▶ Exercise brief:
If a line of the records holds the word "aponta", copy it out.
────────────────────
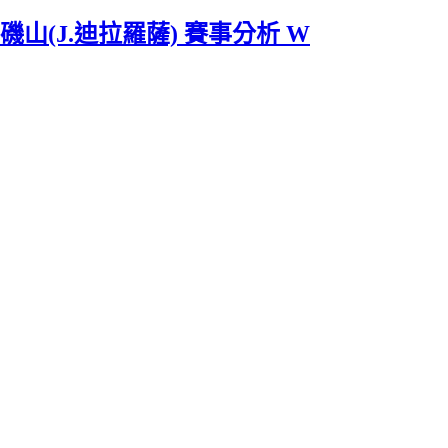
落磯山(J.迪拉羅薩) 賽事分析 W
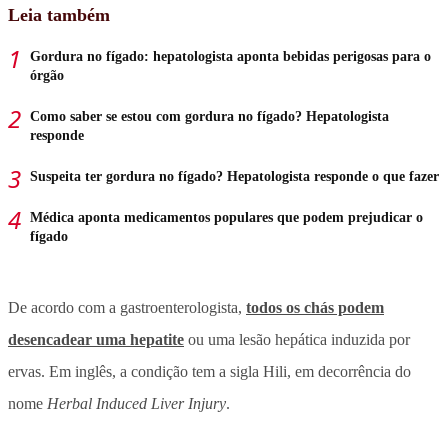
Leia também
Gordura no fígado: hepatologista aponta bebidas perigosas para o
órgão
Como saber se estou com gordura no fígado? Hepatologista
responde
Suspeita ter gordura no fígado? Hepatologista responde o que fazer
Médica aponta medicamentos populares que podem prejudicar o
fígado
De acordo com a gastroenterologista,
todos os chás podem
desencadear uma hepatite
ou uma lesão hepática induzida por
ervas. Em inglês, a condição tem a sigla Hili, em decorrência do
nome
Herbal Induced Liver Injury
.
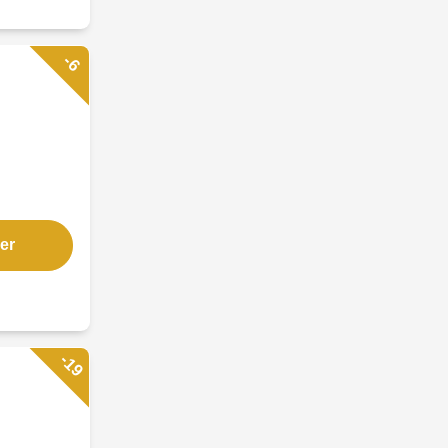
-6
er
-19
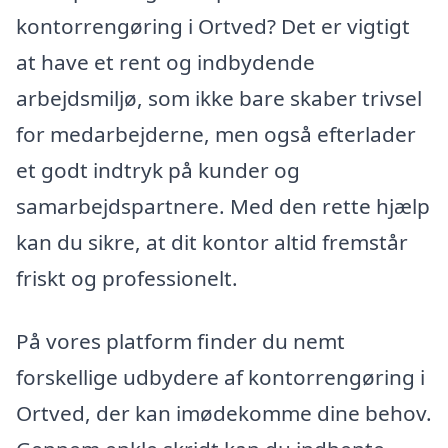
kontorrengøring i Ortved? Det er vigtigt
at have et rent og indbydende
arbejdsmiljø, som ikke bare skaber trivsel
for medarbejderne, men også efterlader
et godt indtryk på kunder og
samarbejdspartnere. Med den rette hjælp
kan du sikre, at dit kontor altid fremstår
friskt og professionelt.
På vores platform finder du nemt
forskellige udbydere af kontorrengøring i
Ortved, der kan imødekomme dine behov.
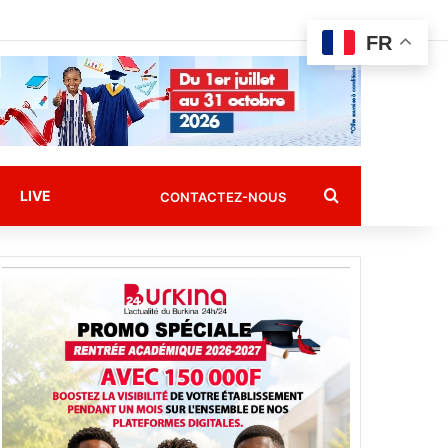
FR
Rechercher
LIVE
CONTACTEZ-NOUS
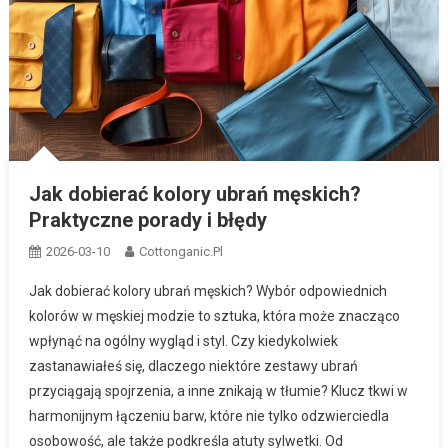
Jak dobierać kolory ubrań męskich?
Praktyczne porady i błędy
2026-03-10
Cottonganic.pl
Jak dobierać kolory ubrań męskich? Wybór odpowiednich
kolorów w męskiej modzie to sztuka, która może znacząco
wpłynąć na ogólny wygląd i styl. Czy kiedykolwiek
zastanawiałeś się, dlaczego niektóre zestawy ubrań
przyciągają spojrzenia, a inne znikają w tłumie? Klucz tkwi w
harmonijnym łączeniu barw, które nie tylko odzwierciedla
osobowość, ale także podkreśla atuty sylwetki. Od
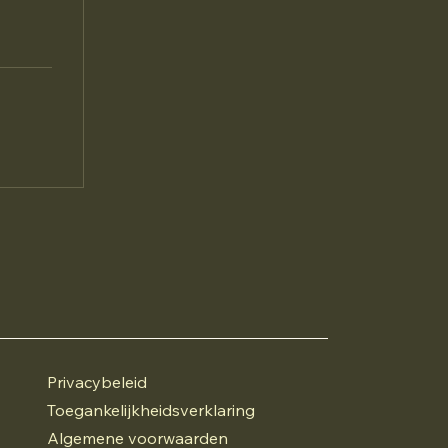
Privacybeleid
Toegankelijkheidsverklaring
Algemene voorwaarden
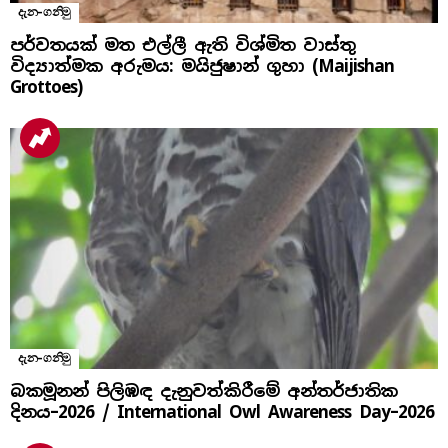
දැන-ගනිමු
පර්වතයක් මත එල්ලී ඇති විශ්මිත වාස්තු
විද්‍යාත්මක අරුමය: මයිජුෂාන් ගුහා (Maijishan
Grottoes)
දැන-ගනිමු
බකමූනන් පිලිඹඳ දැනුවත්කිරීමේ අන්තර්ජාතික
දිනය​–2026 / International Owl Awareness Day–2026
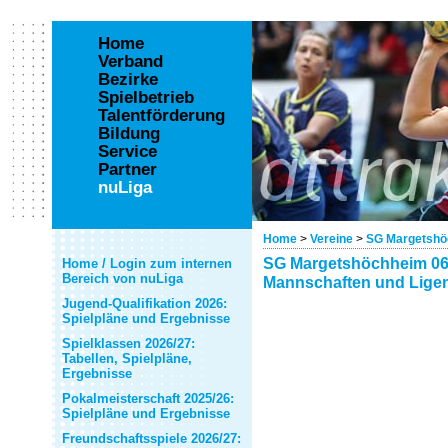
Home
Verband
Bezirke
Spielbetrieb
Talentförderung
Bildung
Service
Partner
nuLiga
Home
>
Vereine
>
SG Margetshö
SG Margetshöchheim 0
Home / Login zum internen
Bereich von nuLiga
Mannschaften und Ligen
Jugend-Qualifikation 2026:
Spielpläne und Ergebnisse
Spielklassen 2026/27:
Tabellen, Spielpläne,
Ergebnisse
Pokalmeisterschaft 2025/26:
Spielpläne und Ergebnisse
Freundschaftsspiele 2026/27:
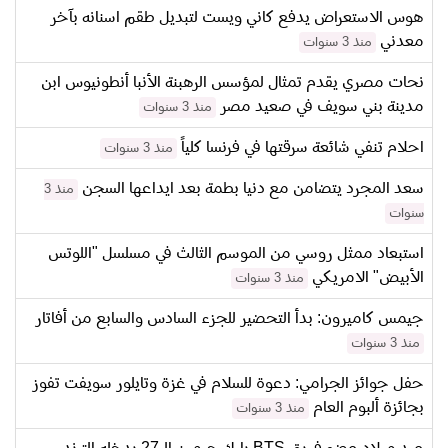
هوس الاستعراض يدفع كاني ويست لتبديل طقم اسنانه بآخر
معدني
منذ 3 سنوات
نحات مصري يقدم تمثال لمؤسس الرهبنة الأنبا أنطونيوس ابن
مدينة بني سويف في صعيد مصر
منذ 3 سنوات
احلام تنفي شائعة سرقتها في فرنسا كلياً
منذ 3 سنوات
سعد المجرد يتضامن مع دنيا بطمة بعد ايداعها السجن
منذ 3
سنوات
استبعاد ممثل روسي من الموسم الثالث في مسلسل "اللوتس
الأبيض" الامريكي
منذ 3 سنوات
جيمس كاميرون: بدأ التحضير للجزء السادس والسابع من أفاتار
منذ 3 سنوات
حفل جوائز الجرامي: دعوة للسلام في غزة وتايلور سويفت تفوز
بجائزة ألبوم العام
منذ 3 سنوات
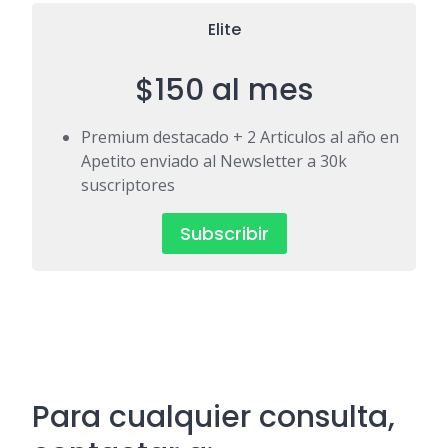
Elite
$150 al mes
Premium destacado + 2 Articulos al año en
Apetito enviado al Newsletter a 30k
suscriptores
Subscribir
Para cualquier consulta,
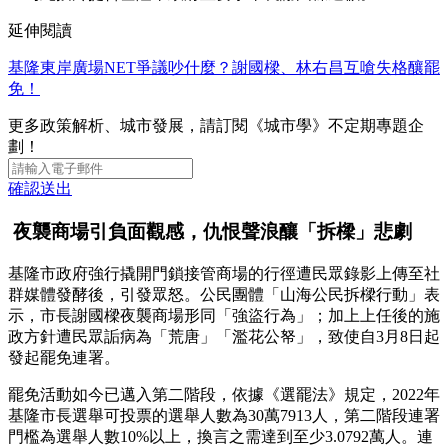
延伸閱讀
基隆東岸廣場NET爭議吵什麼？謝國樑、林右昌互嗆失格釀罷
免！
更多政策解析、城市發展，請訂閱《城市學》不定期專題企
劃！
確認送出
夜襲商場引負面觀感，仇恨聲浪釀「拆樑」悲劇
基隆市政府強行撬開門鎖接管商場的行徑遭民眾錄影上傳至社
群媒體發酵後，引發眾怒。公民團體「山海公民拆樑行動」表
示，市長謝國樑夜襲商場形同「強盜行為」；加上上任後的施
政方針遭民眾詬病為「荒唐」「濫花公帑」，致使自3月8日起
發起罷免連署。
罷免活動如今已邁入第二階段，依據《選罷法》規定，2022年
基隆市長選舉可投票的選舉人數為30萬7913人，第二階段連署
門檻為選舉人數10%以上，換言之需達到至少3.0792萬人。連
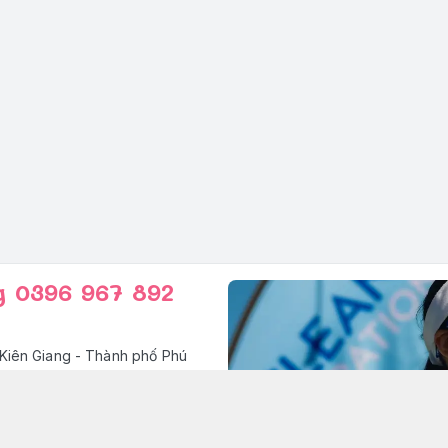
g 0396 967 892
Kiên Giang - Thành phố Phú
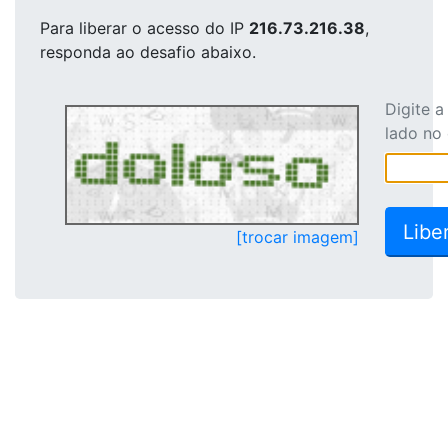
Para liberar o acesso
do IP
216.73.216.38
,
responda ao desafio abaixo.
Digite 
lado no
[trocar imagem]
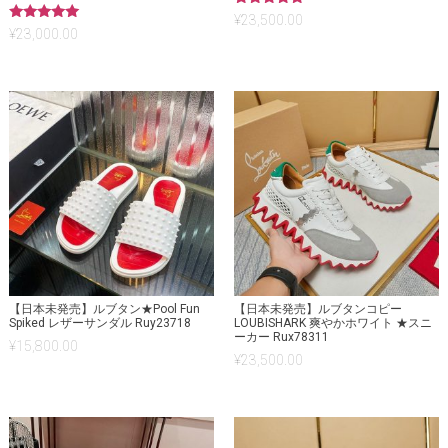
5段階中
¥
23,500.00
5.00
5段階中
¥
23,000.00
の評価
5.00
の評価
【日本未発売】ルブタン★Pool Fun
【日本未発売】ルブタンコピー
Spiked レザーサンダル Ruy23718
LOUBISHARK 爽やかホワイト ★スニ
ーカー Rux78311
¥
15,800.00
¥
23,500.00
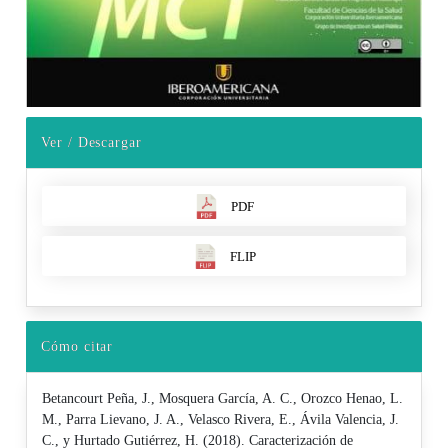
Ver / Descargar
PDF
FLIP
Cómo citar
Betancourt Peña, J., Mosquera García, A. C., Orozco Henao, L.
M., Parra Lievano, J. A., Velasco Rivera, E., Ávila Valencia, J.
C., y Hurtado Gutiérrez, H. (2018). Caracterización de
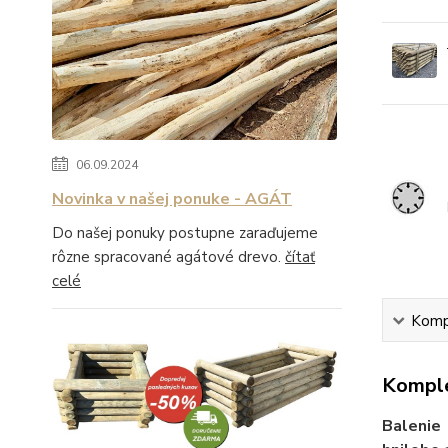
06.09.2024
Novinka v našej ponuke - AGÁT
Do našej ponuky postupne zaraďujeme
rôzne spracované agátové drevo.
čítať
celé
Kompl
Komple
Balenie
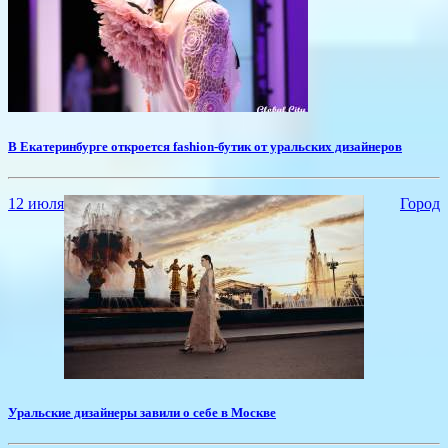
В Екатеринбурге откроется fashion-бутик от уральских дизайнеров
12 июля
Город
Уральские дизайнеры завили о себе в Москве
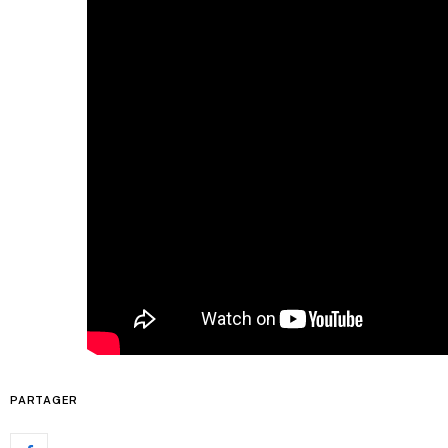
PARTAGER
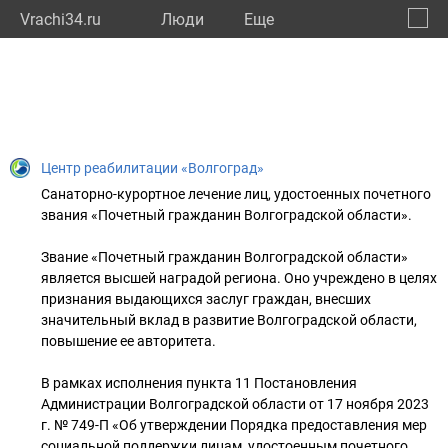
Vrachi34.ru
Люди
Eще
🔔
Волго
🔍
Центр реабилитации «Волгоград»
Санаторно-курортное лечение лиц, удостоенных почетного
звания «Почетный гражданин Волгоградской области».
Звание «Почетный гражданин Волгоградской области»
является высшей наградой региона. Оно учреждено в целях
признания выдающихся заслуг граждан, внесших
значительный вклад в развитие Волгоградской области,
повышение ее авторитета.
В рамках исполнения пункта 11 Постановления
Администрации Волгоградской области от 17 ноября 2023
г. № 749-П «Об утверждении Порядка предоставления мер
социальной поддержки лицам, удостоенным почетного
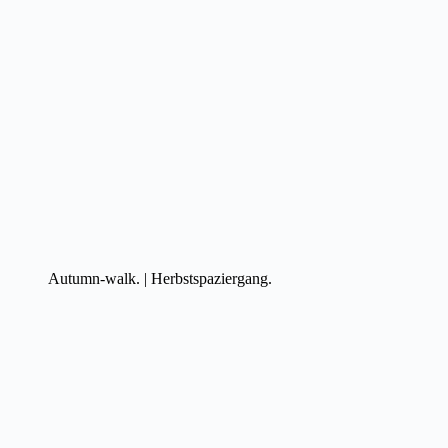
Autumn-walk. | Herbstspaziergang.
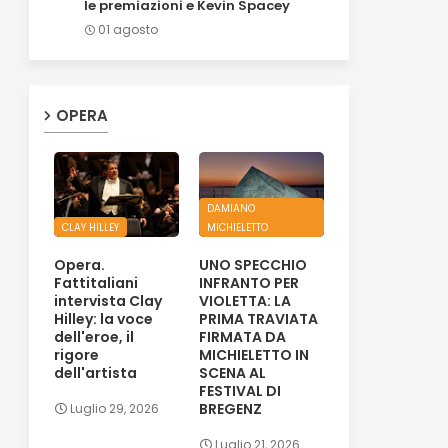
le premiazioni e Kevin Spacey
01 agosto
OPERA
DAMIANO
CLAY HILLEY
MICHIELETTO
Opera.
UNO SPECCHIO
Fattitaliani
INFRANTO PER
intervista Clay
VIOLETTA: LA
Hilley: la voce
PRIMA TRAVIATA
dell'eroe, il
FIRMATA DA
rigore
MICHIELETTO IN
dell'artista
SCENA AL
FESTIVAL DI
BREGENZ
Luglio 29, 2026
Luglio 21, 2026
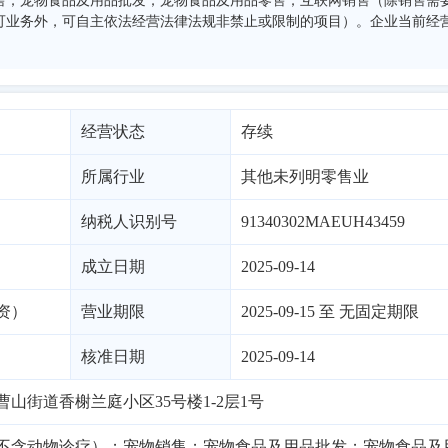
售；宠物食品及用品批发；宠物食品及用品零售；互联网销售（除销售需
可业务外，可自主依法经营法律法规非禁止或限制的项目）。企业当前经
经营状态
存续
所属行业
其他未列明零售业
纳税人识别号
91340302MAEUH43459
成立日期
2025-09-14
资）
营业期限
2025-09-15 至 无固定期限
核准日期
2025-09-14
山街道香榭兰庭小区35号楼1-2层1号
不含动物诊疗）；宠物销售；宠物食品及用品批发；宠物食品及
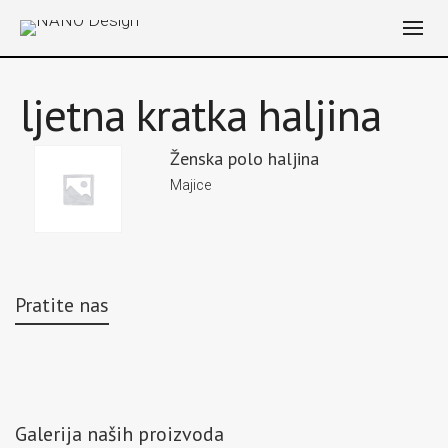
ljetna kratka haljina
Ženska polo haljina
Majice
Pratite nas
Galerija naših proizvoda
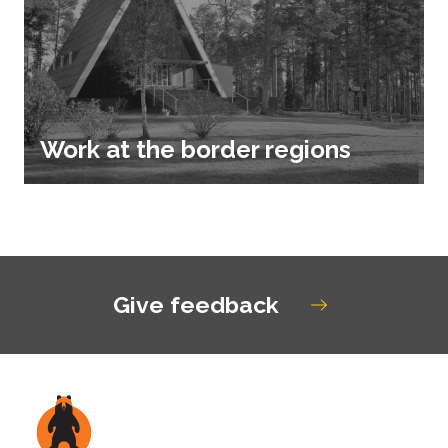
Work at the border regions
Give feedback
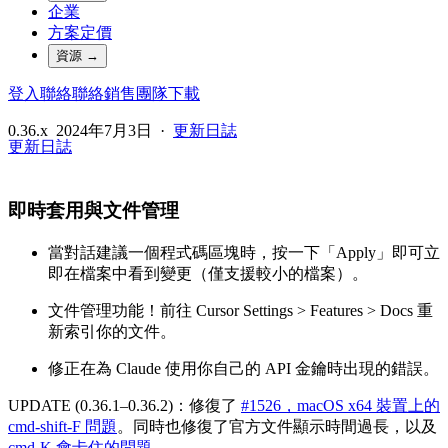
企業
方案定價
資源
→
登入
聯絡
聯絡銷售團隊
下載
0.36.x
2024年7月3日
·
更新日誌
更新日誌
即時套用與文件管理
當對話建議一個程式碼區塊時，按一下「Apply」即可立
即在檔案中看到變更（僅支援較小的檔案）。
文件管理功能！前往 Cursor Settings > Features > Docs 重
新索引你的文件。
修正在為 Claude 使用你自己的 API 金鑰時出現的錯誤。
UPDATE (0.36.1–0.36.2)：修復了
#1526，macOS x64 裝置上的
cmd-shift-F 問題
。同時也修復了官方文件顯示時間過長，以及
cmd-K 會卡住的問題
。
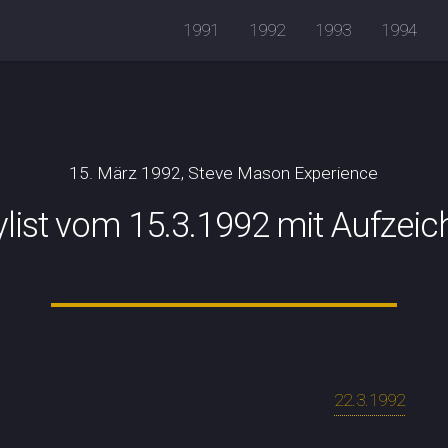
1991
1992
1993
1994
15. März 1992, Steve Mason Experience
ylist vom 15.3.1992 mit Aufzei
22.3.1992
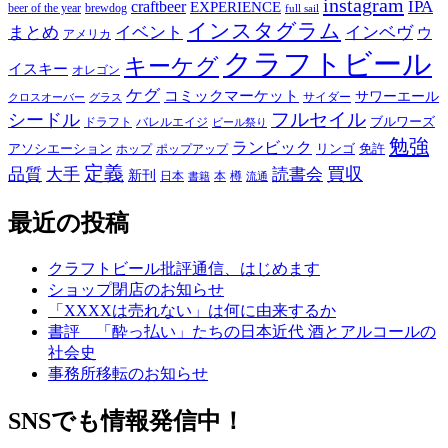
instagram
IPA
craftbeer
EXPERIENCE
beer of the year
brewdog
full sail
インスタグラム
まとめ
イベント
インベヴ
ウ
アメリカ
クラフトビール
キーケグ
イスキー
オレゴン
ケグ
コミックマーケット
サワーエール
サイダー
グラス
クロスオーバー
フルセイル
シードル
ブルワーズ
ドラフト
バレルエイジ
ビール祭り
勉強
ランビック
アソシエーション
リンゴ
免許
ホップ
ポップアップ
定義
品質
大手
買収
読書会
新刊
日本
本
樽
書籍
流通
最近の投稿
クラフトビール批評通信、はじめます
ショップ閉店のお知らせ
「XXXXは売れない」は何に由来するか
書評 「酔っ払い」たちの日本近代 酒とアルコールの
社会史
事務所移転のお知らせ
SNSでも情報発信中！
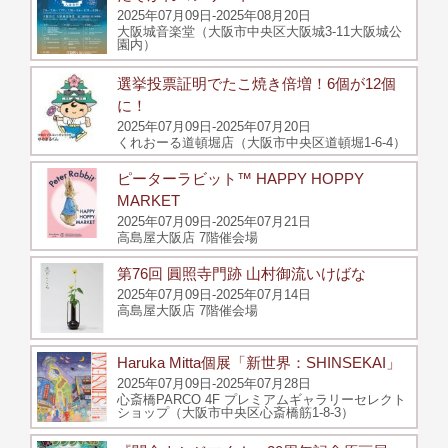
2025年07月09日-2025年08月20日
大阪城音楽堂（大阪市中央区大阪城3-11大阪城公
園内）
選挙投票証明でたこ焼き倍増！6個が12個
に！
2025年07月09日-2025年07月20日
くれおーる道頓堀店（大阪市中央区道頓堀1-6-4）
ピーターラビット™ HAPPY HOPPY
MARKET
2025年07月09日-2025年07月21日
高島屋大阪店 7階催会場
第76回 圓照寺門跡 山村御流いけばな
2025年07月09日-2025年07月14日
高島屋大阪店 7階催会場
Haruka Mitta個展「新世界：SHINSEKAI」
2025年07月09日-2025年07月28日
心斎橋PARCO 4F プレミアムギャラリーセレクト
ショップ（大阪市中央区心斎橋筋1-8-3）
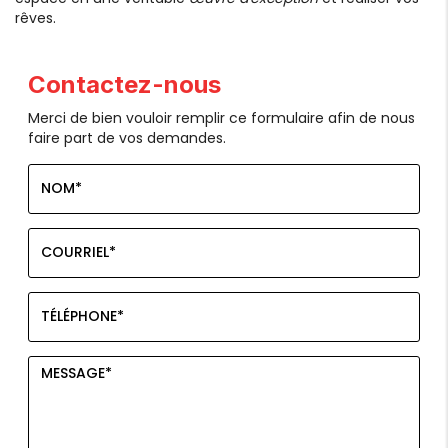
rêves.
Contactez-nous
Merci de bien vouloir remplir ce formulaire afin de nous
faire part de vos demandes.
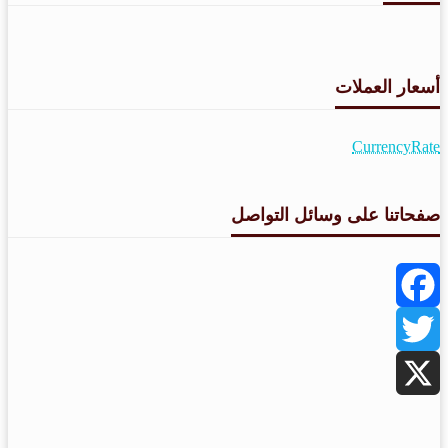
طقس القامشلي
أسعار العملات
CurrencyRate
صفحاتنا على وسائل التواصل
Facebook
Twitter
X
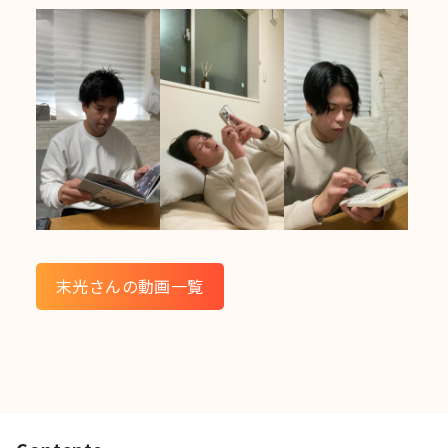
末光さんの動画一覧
────────────────────
▶ Answer to the exercise:
Gordura no fígado: hepatologista aponta bebidas perigosas para o
Médica aponta medicamentos populares que podem prejudicar o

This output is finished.